International Women’s Day is upon us, dear readers! The March 8th holiday isn’t something we celebrate with much gusto here in the states, but it’s celebrated heartily in other corners of the world. We first learned about Women’s Day from an ex-pat friend who lives in Italy, where Italian regazzi give their ladies yellow mimosas as they gather for women-only dinners and parties. Anyone who’s seen an episode of Sex and the City or ever happened across a huge group of girls at the bar finds this commonplace, but in Italy, ladies night is not so. In Poland Women’s Day is similar to American Mother’s Day; in Pakistan it’s a day to commemorate the struggle for women’s rights.

Women’s Day arose after an important protest on March 8, 1908, when 15,000 women took to the streets of New York, marching for voting rights, shorter hours, and better pay. The Socialist Party of America declared National Women’s Day to be February 28 the following year.

Women’s Day went global in 1910 when the delegates to the 2nd Annual Working Women’s Conference in Copenhagen unanimously approved an International Women’s Day. The first International Women’s Day was celebrated on March 19, 1911, with more than a million men and women attending rallies around the globe, campaigning for women’s rights to vote, work, and hold public office. The holiday was moved to March 8 two years later and has been celebrated then ever since. In 1975 the holiday received official sanction from the U.N. and has been an officially sponsored holiday ever since.
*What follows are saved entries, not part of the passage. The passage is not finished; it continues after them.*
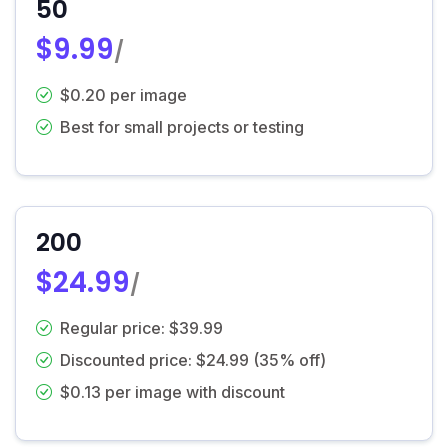
50
$9.99
/
$0.20 per image
Best for small projects or testing
200
$24.99
/
Regular price: $39.99
Discounted price: $24.99 (35% off)
$0.13 per image with discount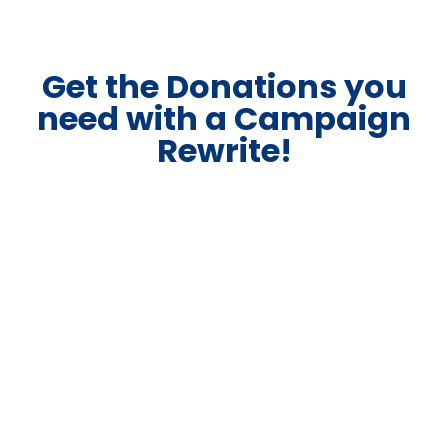
Get the Donations you
need with a Campaign
Rewrite!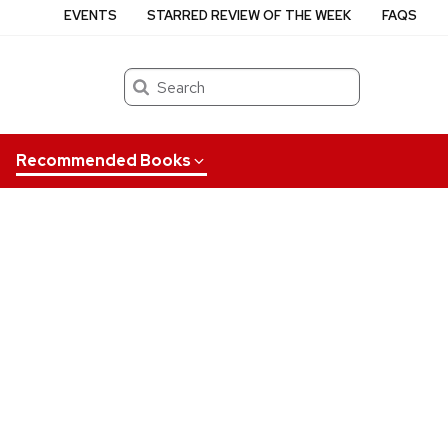
EVENTS
STARRED REVIEW OF THE WEEK
FAQS
Search
Recommended Books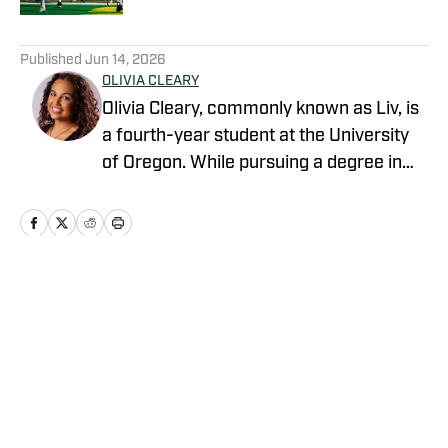
5 related articles loaded
Published
Jun 14, 2026
OLIVIA CLEARY
Olivia Cleary, commonly known as Liv, is
a fourth-year student at the University
of Oregon. While pursuing a degree in
journalism, Olivia has submersed herself
in the world of Oregon athletics. Olivia is
an intern within the athletic department.
This role has provided her with a unique
perspective as she has created
Home
/
Football
relationships with staff, administrators,
and student-athletes. Olivia is eager to
share her insights and analysis on the
Ducks and the broader world of college
sports.
Privacy Policy
Cookie Policy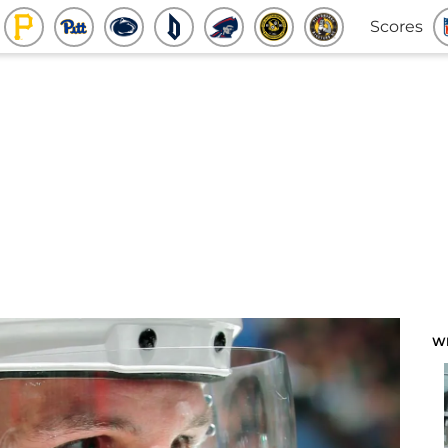
Scores
W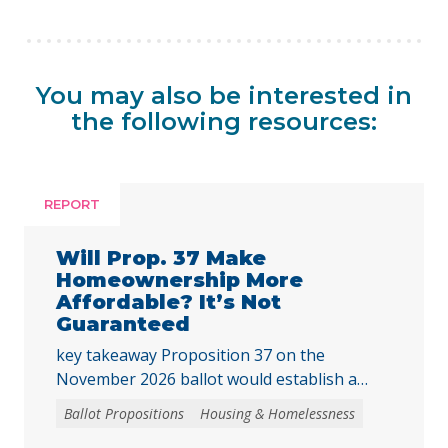
You may also be interested in
the following resources:
REPORT
Will Prop. 37 Make
Homeownership More
Affordable? It’s Not
Guaranteed
key takeaway Proposition 37 on the
November 2026 ballot would establish a
“middle-class” homebuyer downpayment
Ballot Propositions
Housing & Homelessness
assistance program, funded with up to $25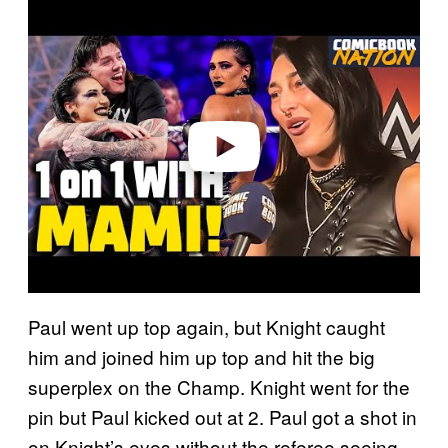
P
l
a
y
v
i
d
e
o
Paul went up top again, but Knight caught
him and joined him up top and hit the big
superplex on the Champ. Knight went for the
pin but Paul kicked out at 2. Paul got a shot in
on Knight’s eyes without the referee seeing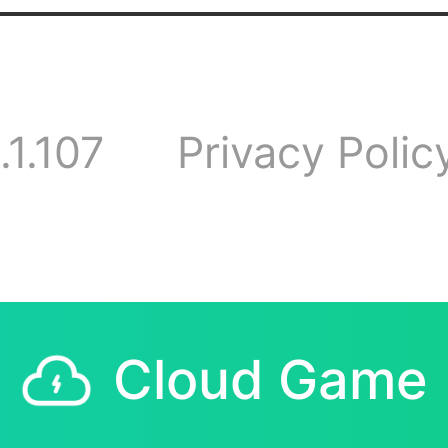
sions and activitie
 have any question
.1.107
Privacy Polic
tions, feel free to
pe you can find lik
Cloud Game
d friends here.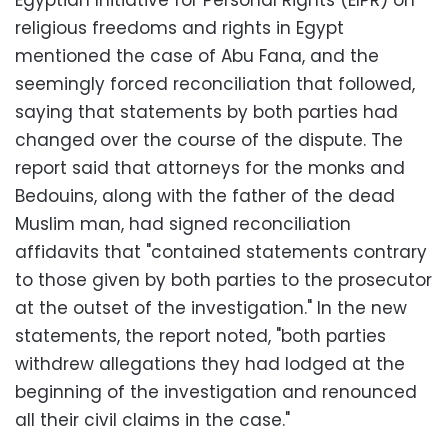
Egyptian Initiative for Personal Rights (EIPR) on
religious freedoms and rights in Egypt
mentioned the case of Abu Fana, and the
seemingly forced reconciliation that followed,
saying that statements by both parties had
changed over the course of the dispute. The
report said that attorneys for the monks and
Bedouins, along with the father of the dead
Muslim man, had signed reconciliation
affidavits that "contained statements contrary
to those given by both parties to the prosecutor
at the outset of the investigation." In the new
statements, the report noted, "both parties
withdrew allegations they had lodged at the
beginning of the investigation and renounced
all their civil claims in the case."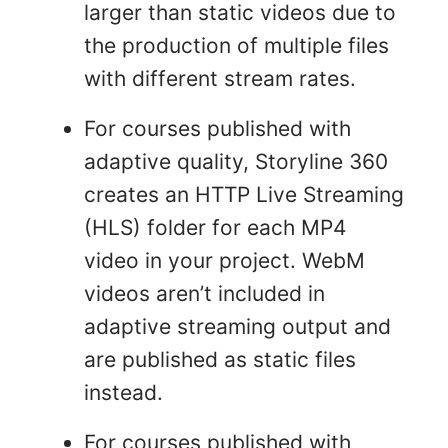
larger than static videos due to
the production of multiple files
with different stream rates.
For courses published with
adaptive quality, Storyline 360
creates an HTTP Live Streaming
(HLS) folder for each MP4
video in your project. WebM
videos aren’t included in
adaptive streaming output and
are published as static files
instead.
For courses published with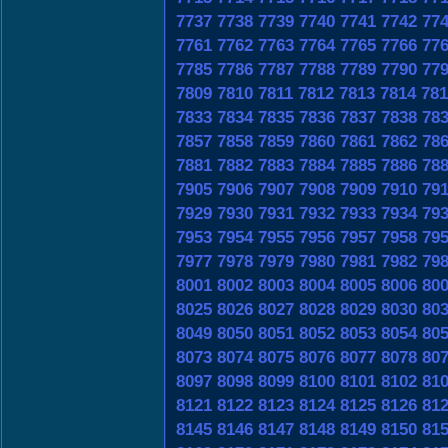
7737
7738
7739
7740
7741
7742
77
7761
7762
7763
7764
7765
7766
77
7785
7786
7787
7788
7789
7790
77
7809
7810
7811
7812
7813
7814
781
7833
7834
7835
7836
7837
7838
78
7857
7858
7859
7860
7861
7862
78
7881
7882
7883
7884
7885
7886
78
7905
7906
7907
7908
7909
7910
79
7929
7930
7931
7932
7933
7934
79
7953
7954
7955
7956
7957
7958
79
7977
7978
7979
7980
7981
7982
79
8001
8002
8003
8004
8005
8006
80
8025
8026
8027
8028
8029
8030
80
8049
8050
8051
8052
8053
8054
80
8073
8074
8075
8076
8077
8078
80
8097
8098
8099
8100
8101
8102
81
8121
8122
8123
8124
8125
8126
81
8145
8146
8147
8148
8149
8150
81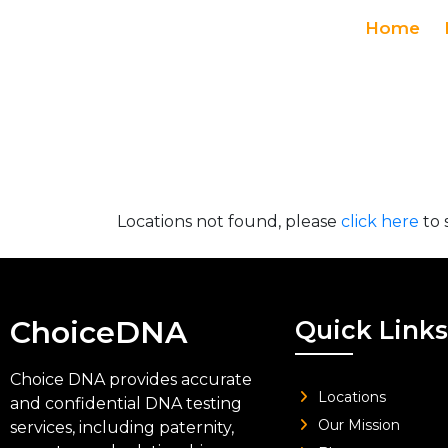
Home
Locations not found, please
click here
to 
ChoiceDNA
Quick Links
Choice DNA provides accurate
Locations
and confidential DNA testing
Our Mission
services, including paternity,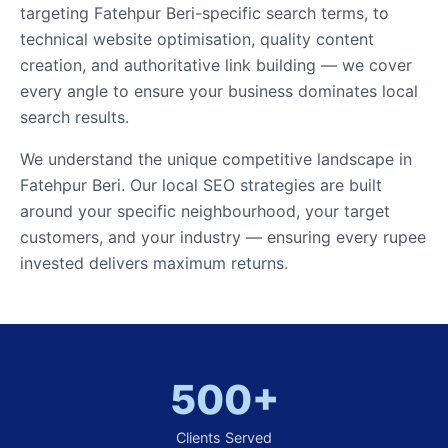
targeting Fatehpur Beri-specific search terms, to
technical website optimisation, quality content
creation, and authoritative link building — we cover
every angle to ensure your business dominates local
search results.
We understand the unique competitive landscape in
Fatehpur Beri. Our local SEO strategies are built
around your specific neighbourhood, your target
customers, and your industry — ensuring every rupee
invested delivers maximum returns.
500+
Clients Served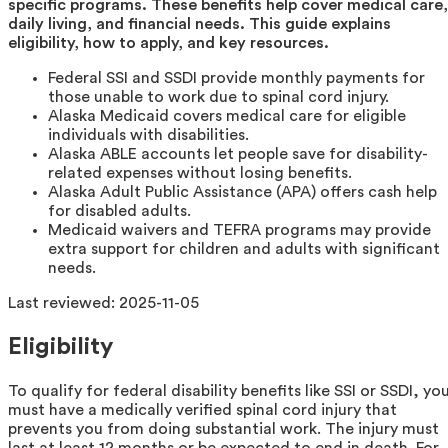
specific programs. These benefits help cover medical care,
daily living, and financial needs. This guide explains
eligibility, how to apply, and key resources.
Federal SSI and SSDI provide monthly payments for
those unable to work due to spinal cord injury.
Alaska Medicaid covers medical care for eligible
individuals with disabilities.
Alaska ABLE accounts let people save for disability-
related expenses without losing benefits.
Alaska Adult Public Assistance (APA) offers cash help
for disabled adults.
Medicaid waivers and TEFRA programs may provide
extra support for children and adults with significant
needs.
Last reviewed:
2025-11-05
Eligibility
To qualify for federal disability benefits like SSI or SSDI, yo
must have a medically verified spinal cord injury that
prevents you from doing substantial work. The injury must
last at least 12 months or be expected to end in death. For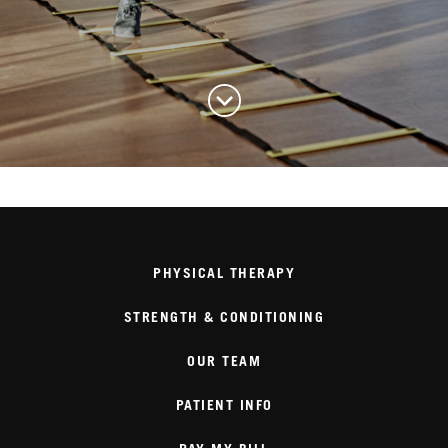
PHYSICAL THERAPY
STRENGTH & CONDITIONING
OUR TEAM
PATIENT INFO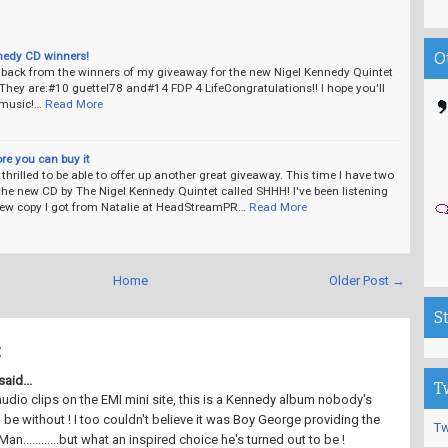
nedy CD winners!
O
d back from the winners of my giveaway for the new Nigel Kennedy Quintet
hey are:#10 guettel78 and#14 FDP 4 LifeCongratulations!! I hope you'll
 music!…
Read More
ore you can buy it
thrilled to be able to offer up another great giveaway. This time I have two
the new CD by The Nigel Kennedy Quintet called SHHH! I've been listening
view copy I got from Natalie at HeadStreamPR…
Read More
Home
Older Post →
S
:
aid...
T
udio clips on the EMI mini site, this is a Kennedy album nobody's
 be without ! I too couldn't believe it was Boy George providing the
Tw
Man............but what an inspired choice he's turned out to be !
This International Women’s Day, why not celebrate with a cocktail from the “Lady” category? White Lady, Chorus Lady, Creole Lady – there are several but a Pink Lady will always be my go to.

Pink Lady

1.5 oz Plymouth gin

.5 oz applejack

.5 oz fresh lemon juice

.5 oz grenadine

1 egg white

Combine ingredients without ice in a cocktail shaker and shake vigorously for 20 seconds. Fill the shaker with ice and shake shake shake until frothy and delicious.

Cin-cin!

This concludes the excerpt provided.